Sono passati due anni dalla scomparsa di Margherita Salvucci, la psichiatra 28enne di Colmurano che il 28 giugno 2024 perse la vita a seguito di un incidente a Seixal nell’isola portoghese di Madeira, trascinata in mare da un’onda mentre nuotava in una piscina naturale, durante una vacanza con la famiglia. Due anni di dolore, per la sua mancanza. Ma anche di solidarietà, per il bene che i genitori, Ornella e Piergiovanni, la sorella Ester e gli amici continuano a fare in suo ricordo. Per il secondo anniversario hanno organizzato insieme l’iniziativa "A Marghe. Dalla luna al sole", che si svolgerà tra domani e domenica. "Questi giorni sono ancora più difficili degli altri – spiega la madre, Ornella Formica, ex sindaco del paese –, ma li affrontiamo anche grazie all’affetto delle persone che ci sono accanto". Condividendo l’evento sui social, ha scritto: "Amore di mamma, manchi da morire". Un vuoto che la avvicina alla tragedia avvenuta in superstrada il 14 giugno. "So cosa si prova", dice rivolgendo il suo pensiero alle famiglie coinvolte.

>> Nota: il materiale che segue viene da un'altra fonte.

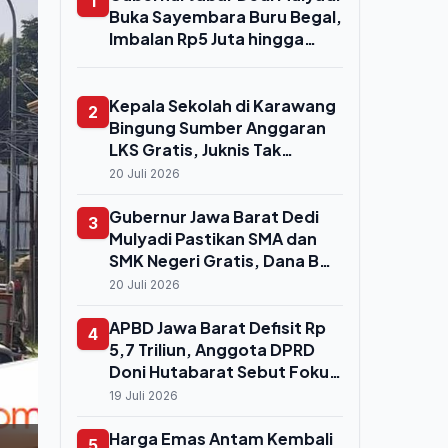
1
Buka Sayembara Buru Begal,
Imbalan Rp5 Juta hingga
Rp50 Juta bagi Warga yang
Tangkap Pelaku Hidup
Kepala Sekolah di Karawang
2
Bingung Sumber Anggaran
LKS Gratis, Juknis Tak
Kunjung Turun
20 Juli 2026
Gubernur Jawa Barat Dedi
3
Mulyadi Pastikan SMA dan
SMK Negeri Gratis, Dana BOS
dan APBD Dinilai Cukup
20 Juli 2026
untuk Operasional Sekolah
APBD Jawa Barat Defisit Rp
4
5,7 Triliun, Anggota DPRD
Doni Hutabarat Sebut Fokus
Gubernur Dedi Mulyadi Salah
19 Juli 2026
Arah
Harga Emas Antam Kembali
5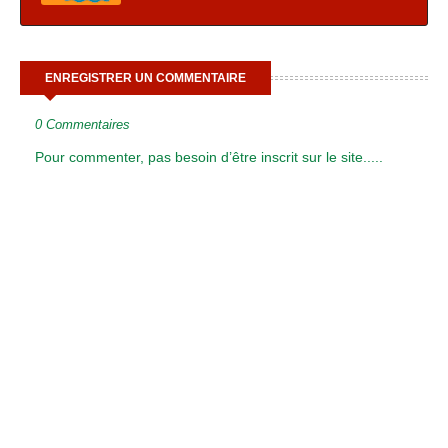
ENREGISTRER UN COMMENTAIRE
0 Commentaires
Pour commenter, pas besoin d’être inscrit sur le site.....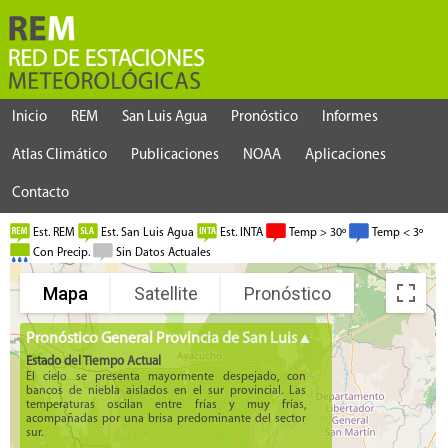
Inicio
REM
San Luis Agua
Pronóstico
Informes
Atlas Climático
Publicaciones
NOAA
Aplicaciones
Contacto
Est. REM
Est. San Luis Agua
Est. INTA
Temp > 30º
Temp < 3º
Con Precip.
Sin Datos Actuales
Mapa
Satellite
Pronóstico
Pronóstico General Provincia de San Luis▲
Estado del Tiempo Actual
El cielo se presenta mayormente despejado, con
bancos de niebla aislados en el sur provincial. Las
temperaturas oscilan entre frías y muy frías,
acompañadas por una brisa predominante del sector
sur.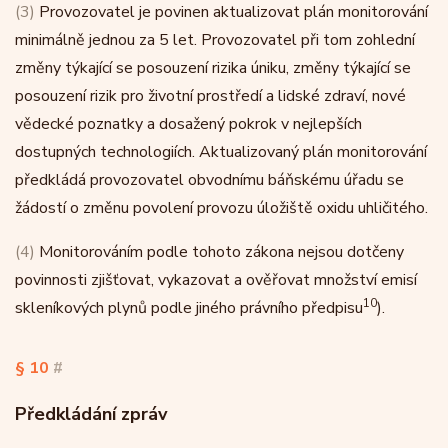
(3)
Provozovatel je povinen aktualizovat plán monitorování
minimálně jednou za 5 let. Provozovatel při tom zohlední
změny týkající se posouzení rizika úniku, změny týkající se
posouzení rizik pro životní prostředí a lidské zdraví, nové
vědecké poznatky a dosažený pokrok v nejlepších
dostupných technologiích. Aktualizovaný plán monitorování
předkládá provozovatel obvodnímu báňskému úřadu se
žádostí o změnu povolení provozu úložiště oxidu uhličitého.
(4)
Monitorováním podle tohoto zákona nejsou dotčeny
povinnosti zjišťovat, vykazovat a ověřovat množství emisí
10
skleníkových plynů podle jiného právního předpisu
).
§ 10
#
Předkládání zpráv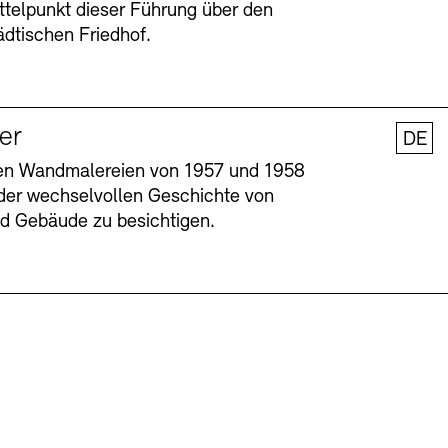
ttelpunkt dieser Führung über den
dtischen Friedhof.
ler
DE
nen Wandmalereien von 1957 und 1958
l der wechselvollen Geschichte von
und Gebäude zu besichtigen.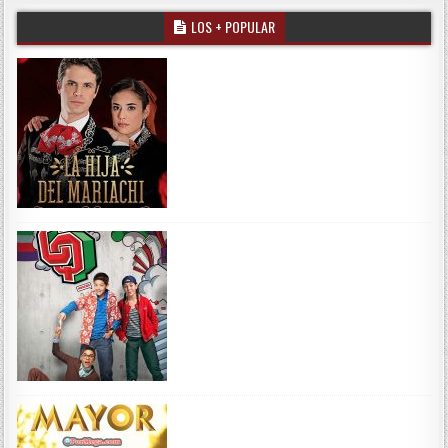
LOS + POPULAR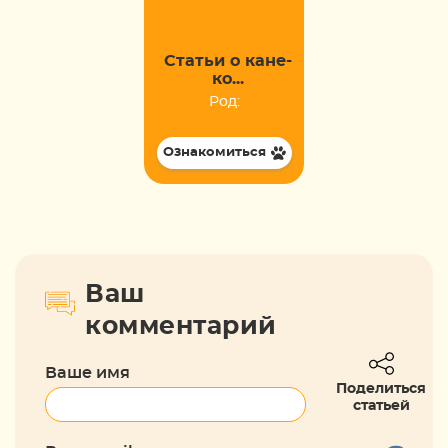
Статьи о кане-
ко...
Род:
Ознакомиться
Ваш
комментарий
Ваше имя
Поделиться
статьей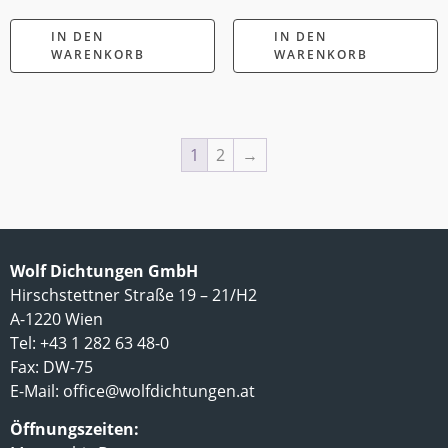
IN DEN
IN DEN
WARENKORB
WARENKORB
1
2
→
Wolf Dichtungen GmbH
Hirschstettner Straße 19 – 21/H2
A-1220 Wien
Tel: +43 1 282 63 48-0
Fax: DW-75
E-Mail:
office@wolfdichtungen.at
Öffnungszeiten: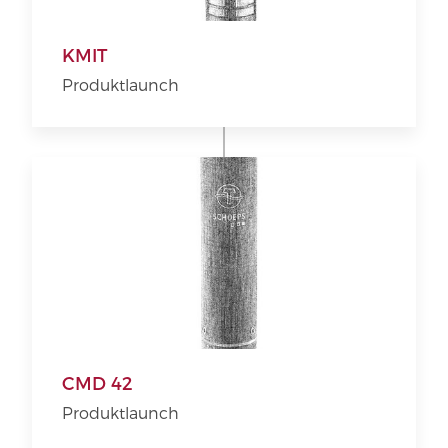
KMIT
Produktlaunch
CMD 42
Produktlaunch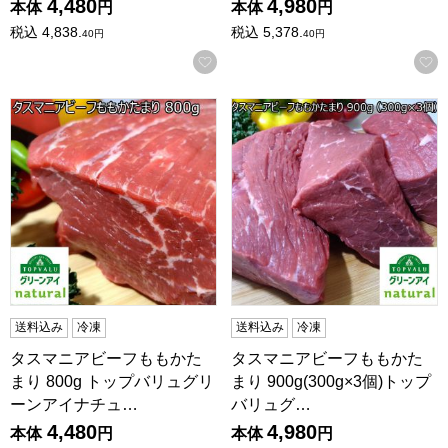
4,480
4,980
本体
円
本体
円
税込
4,838.
税込
5,378.
40
円
40
円
お気に入りに登録する
タスマニアビーフももかたまり 800g トップバリュグリー
タスマニアビーフももかたまり 
送料込み
冷凍
送料込み
冷凍
タスマニアビーフももかた
タスマニアビーフももかた
まり 800g トップバリュグリ
まり 900g(300g×3個)トップ
ーンアイナチュ…
バリュグ…
4,480
4,980
本体
円
本体
円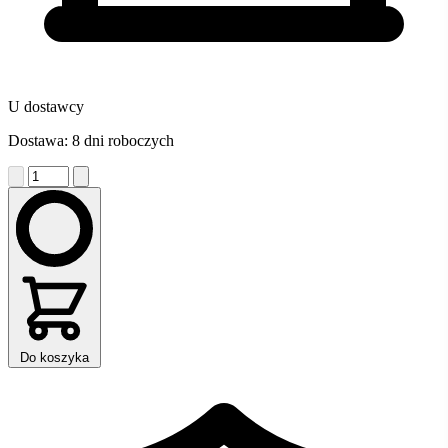
U dostawcy
Dostawa: 8 dni roboczych
Do koszyka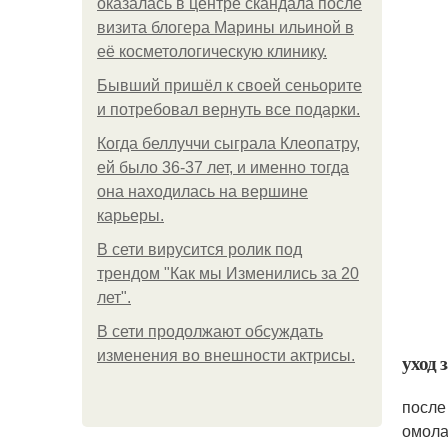
оказалась в центре скандала после
визита блогера Марины ильиной в
её косметологическую клинику.
Бывший пришёл к своей сеньорите
и потребовал вернуть все подарки.
Когда беллуччи сыграла Клеопатру,
ей было 36-37 лет, и именно тогда
она находилась на вершине
карьеры.
В сети вирусится ролик под
трендом "Как мы Изменились за 20
лет".
В сети продолжают обсуждать
изменения во внешности актрисы.
уход 
после
омола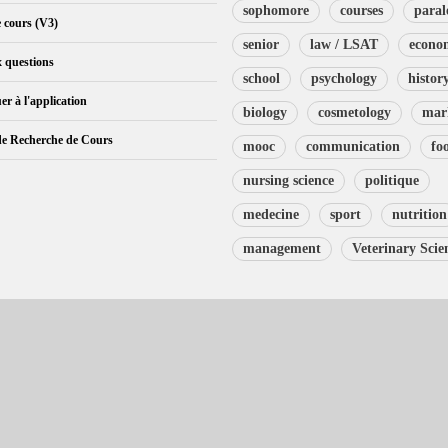
sophomore
courses
paral
e cours (V3)
senior
law / LSAT
econo
x questions
school
psychology
histor
er à l'application
biology
cosmetology
mar
de Recherche de Cours
mooc
communication
fo
nursing science
politique
medecine
sport
nutrition
management
Veterinary Scie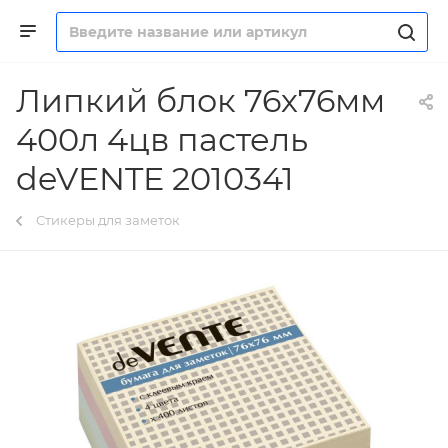
Липкий блок 76х76мм
400л 4цв пастель
deVENTE 2010341
Стикеры для заметок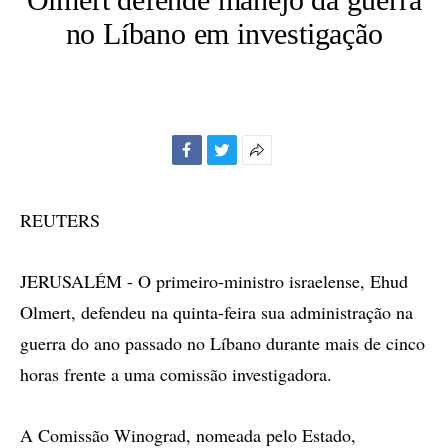
no Líbano em investigação
Facebook
Twitter
Mais
opções
de
REUTERS
compartilhamento
JERUSALÉM - O primeiro-ministro israelense, Ehud
Olmert, defendeu na quinta-feira sua administração na
guerra do ano passado no Líbano durante mais de cinco
horas frente a uma comissão investigadora.
A Comissão Winograd, nomeada pelo Estado,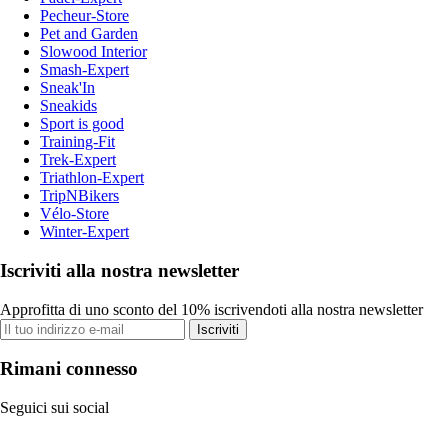
Pecheur-Store
Pet and Garden
Slowood Interior
Smash-Expert
Sneak'In
Sneakids
Sport is good
Training-Fit
Trek-Expert
Triathlon-Expert
TripNBikers
Vélo-Store
Winter-Expert
Iscriviti alla nostra newsletter
Approfitta di uno sconto del 10% iscrivendoti alla nostra newsletter
Iscriviti
Rimani connesso
Seguici sui social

Cosa avete organizzato per questo fine settimana, nel ricordo di Margherita? "Con i suoi amici più speciali, i cugini e i ragazzi di Borgofuturo, abbiamo pensato a un evento diverso dall’anno scorso. Dopo la messa delle 18 al centro di comunità ci saranno due testimonianze. La dottoressa di Padova Federica Cucè presenterà un report per spiegare cosa è stato fatto con le donazioni raccolte dal funerale in poi, in particolare l’ospedale di Tosamaganga, in Tanzania; nostra figlia desiderava collaborare con Medici con l’Africa Cuamm (Collegio universitario aspiranti medici missionari). Mentre la dottoressa di Colmurano Marilena Silvetti parlerà dell’orfanotrofio per bambini disabili in India, a cui abbiamo contribuito sempre grazie a una parte della donazione, attraverso Project for People. Marghe aveva fatto volontariato in Thailandia, India e Grecia".